The Goldblum Rush is On by Chris Nashawaty
You want to talk real power? The kind of raw, hand-over-fist moneymaking marquee ballistics that make studio sharpies swoon like teenyboppers watching Elvis? Think Goldblum, Jeff Goldblum. Since he received rave reviews in 1986 for The Fly, the geeky actor has pretty much been stuck in the bush leagues, starring in films like 1988's Vibes--opposite Cyndi Lauper, no less! But look at the evidence: Independence Day just became the fastest movie to reach the $100 million mark, beating out Jurassic Park, which featured... Getting the picture?
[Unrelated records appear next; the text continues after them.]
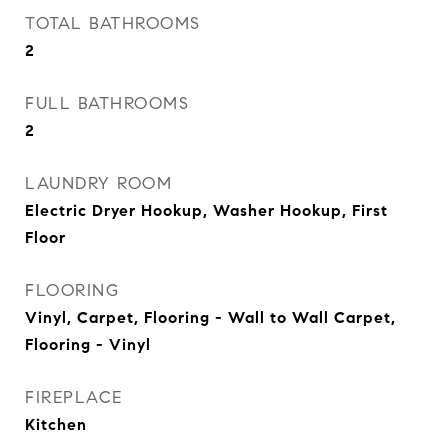
TOTAL BATHROOMS
2
FULL BATHROOMS
2
LAUNDRY ROOM
Electric Dryer Hookup, Washer Hookup, First
Floor
FLOORING
Vinyl, Carpet, Flooring - Wall to Wall Carpet,
Flooring - Vinyl
FIREPLACE
Kitchen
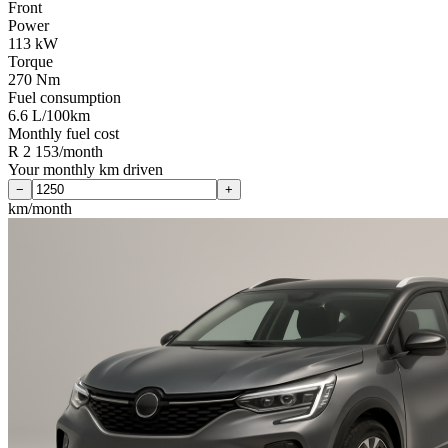
Front
Power
113 kW
Torque
270 Nm
Fuel consumption
6.6 L/100km
Monthly fuel cost
R 2 153/month
Your monthly km driven
−
+
km/month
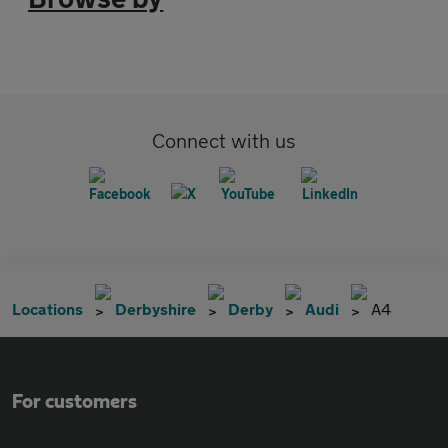
Connect with us
Locations
Derbyshire
Derby
Audi
A4
For customers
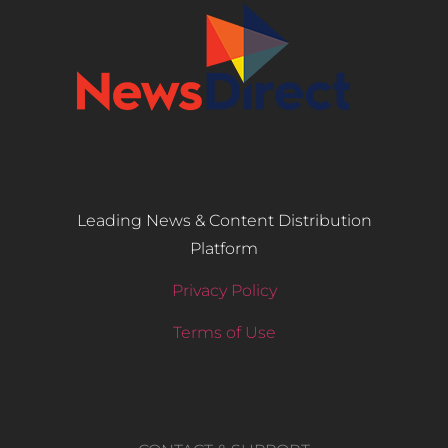
Leading News & Content Distribution
Platform
Privacy Policy
Terms of Use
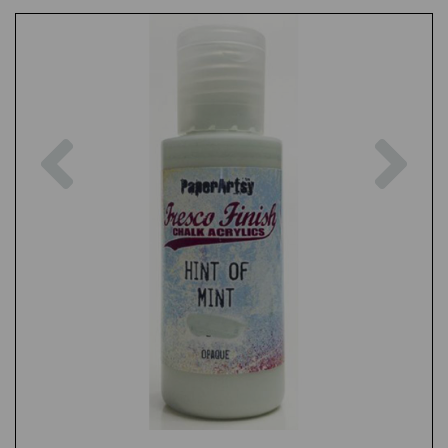
Previous
Nex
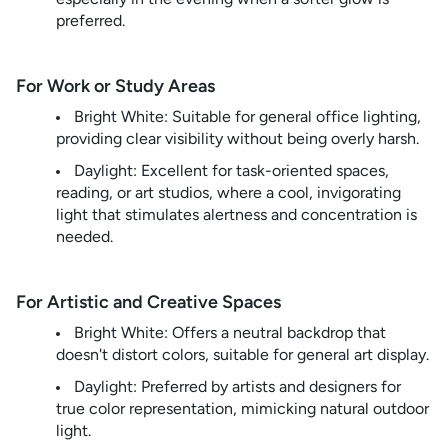
preferred.
For Work or Study Areas
Bright White: Suitable for general office lighting,
providing clear visibility without being overly harsh.
Daylight: Excellent for task-oriented spaces,
reading, or art studios, where a cool, invigorating
light that stimulates alertness and concentration is
needed.
For Artistic and Creative Spaces
Bright White: Offers a neutral backdrop that
doesn't distort colors, suitable for general art display.
Daylight: Preferred by artists and designers for
true color representation, mimicking natural outdoor
light.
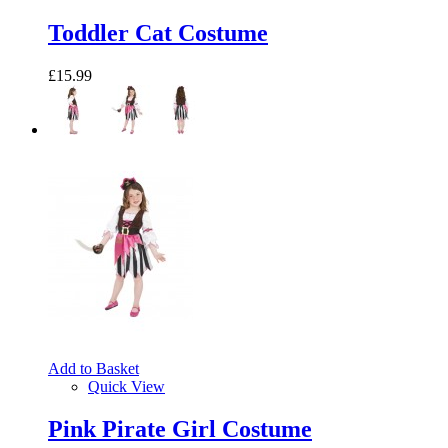
Toddler Cat Costume
£15.99
Add to Basket
Quick View
Pink Pirate Girl Costume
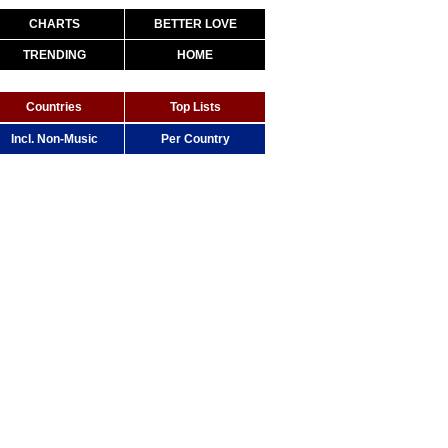
CHARTS
BETTER LOVE
TRENDING
HOME
Countries
Top Lists
Incl. Non-Music
Per Country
"This moves him into a category he's never been in before," says Goldblum's ecstatic manager, Keith Addis. "The phone calls I get have changed overnight." Of course, crediting Goldblum for the success of Jurassic Park and ID is like saying Mark Hamill packed 'em in for the Star Wars trilogy. But in Hollywood's bottom-line culture, Goldblum has morphed into a latter-day King Midas. In fact, his last six films have averaged $126 million, which, according to ENTERTAINMENT WEEKLY's star-salary formula, should put his price tag at $14.6 million per flick. That makes his fee for ID--a mere $1 million or so--the deal of the century. And with Steven Spielberg's Jurassic sequel, The Lost World, on tap for next summer, producers not already genuflecting for His Goldblumness will no doubt be scurrying to sign him while he's still relatively cheap.